Fair Grounds: General Election points to Woodchopper

NEW ORLEANS – It will not take long for Arlington chairman Richard Duchossois to get a good idea exactly what he purchased for $450,000 earlier this month at Keeneland’s November horse auction.
General Election, the 3-year-old colt Duchossois bought from WinStar Farm’s consignment of horses of racing age, is stabled with new trainer Neil Pessin at Fair Grounds and is scheduled to work on Saturday morning, and if all goes well he will make his first start for his new connections on Nov. 30 in the $75,000 Woodchopper Stakes.
Duchossois breeds a handful of horses, and in recent years he has purchased a prospect or two from overseas, but his foray into the domestic racing market is fairly unusual.
“This is the first horse like this he’s bought in a while,” said Pessin.
Duchossois got a first-hand look at General Election at his best and worst this past summer at Arlington. He rallied strongly to win the Arlington Classic on May 25, but finished a flat seventh on July 13 in the American Derby and got a ride off the track in a horse ambulance. Nothing turned out to be seriously amiss with General Election, who returned to action in September and won the Grade 3 Jefferson Cup at Churchill in his most recent race.
“The Woodchopper is the first plan, and we’ll go from there,” Pessin said. “I think he can run on dirt, turf, or Poly, and if he didn’t run well on grass in the Woodchopper, we might try the dirt with him.”
Pessin also will have a major player for the Woodchopper’s sister race, the Nov. 29 Pago Hop Stakes for 3-year-old fillies, in Eden Prairie. Eden Prairie, who won a turf-route allowance race on the Fair Grounds course last season, finished second by a neck in her most recent start, the Grade 2 Raven Run over seven furlongs on Keeneland’s Polytrack.
“I think seven-eighths on Polytrack is her best race, but she can go a mile on turf, and this is the last race of the year for straight 3-year-olds,” said Pessin.
Fry feels she’s ready now
Vanessa Fry is ready to try again.
Fry, a 25-year-old Atlanta native, launched her riding career in the first race on Sept. 28 at Arlington – and then immediately un-launched it.
Fry had been working horses at Arlington for several months, but having experienced the actual feeling of riding in an actual race, she decided more experience was what she needed.

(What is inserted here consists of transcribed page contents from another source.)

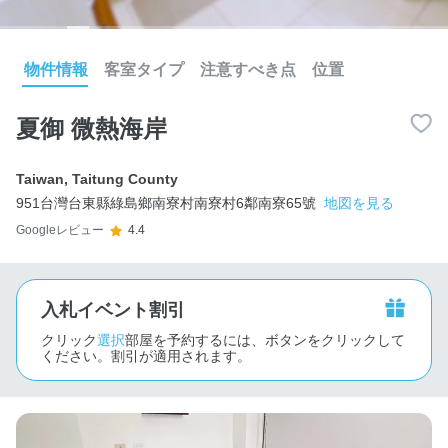
物件情報
客室タイプ
注意すべき点
位置
夏御 微熱海岸
Taiwan
,
Taitung County
951台灣台東縣綠島鄉南寮村南寮村6鄰南寮65號
地図を見る
Googleレビュー
4.4
入札イベント割引
クリック
選択
部屋を予約するには、ボタンをクリックして
ください。割引が適用されます。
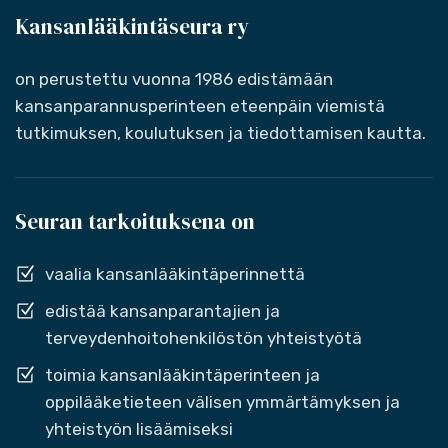
Kansanlääkintäseura ry
on perustettu vuonna 1986 edistämään
kansanparannusperinteen eteenpäin viemistä
tutkimuksen, koulutuksen ja tiedottamisen kautta.
Seuran tarkoituksena on
vaalia kansanlääkintäperinnettä
edistää kansanparantajien ja
terveydenhoitohenkilöstön yhteistyötä
toimia kansanlääkintäperinteen ja
oppilääketieteen välisen ymmärtämyksen ja
yhteistyön lisäämiseksi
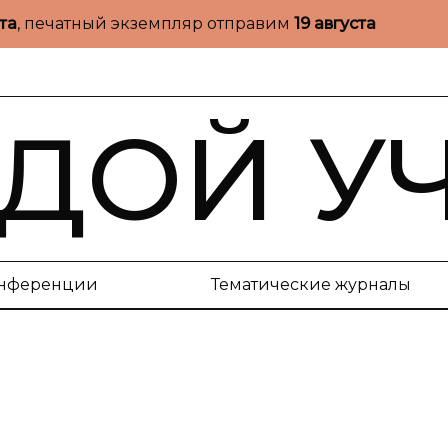
ста
, печатный экземпляр отправим
19 августа
ДОЙ У
нференции
Тематические журналы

“I just came down here as soon as the track opened and started working as many horses as I could,” said Fry, who is a rare female African-American entrant to the jockey ranks. “I feel like I’m ready now.”
By her count, Fry has breezed about 220 horses since arriving in New Orleans in early October. She thought she would be permitted to ride opening day, but had to work a horse to the satisfaction of the stewards on Friday morning, delaying the restart of her career. Fry had no mounts on Sunday, the first day she was eligible to start riding again.
Fry’s agent here, Derek Ducoing, also represents leading rider Rosie Napravnik.
Keep an eye on Coteau Ridge
The nominal feature on Sunday’s 10-race card is race 8, a first-level, 7 1/2-furlong turf allowance for fillies and mares. But the horse on Sunday’s card with perhaps the brightest future starts in the ninth race, a first-level sprint allowance for Louisiana-bred 2-year-olds. Coteau Rouge is basically a Louisiana-bred in name only, being a son of Tale of the Cat and a Coronado’s Quest mare.
Bred and owned by Coteau Grove Farm and trained by Pat Devereux, Coteau Rouge showed professionalism from start to finish in his career debut Oct. 12 at Delta, scoring by 2 1/4 lengths over subsequent next-out winner Kapenta, who had more than 11 lengths on the show horse that night.
With Diego Saenz in to ride, Coteau Rouge breaks from post 9 as the likely favorite in an 11-horse field Sunday.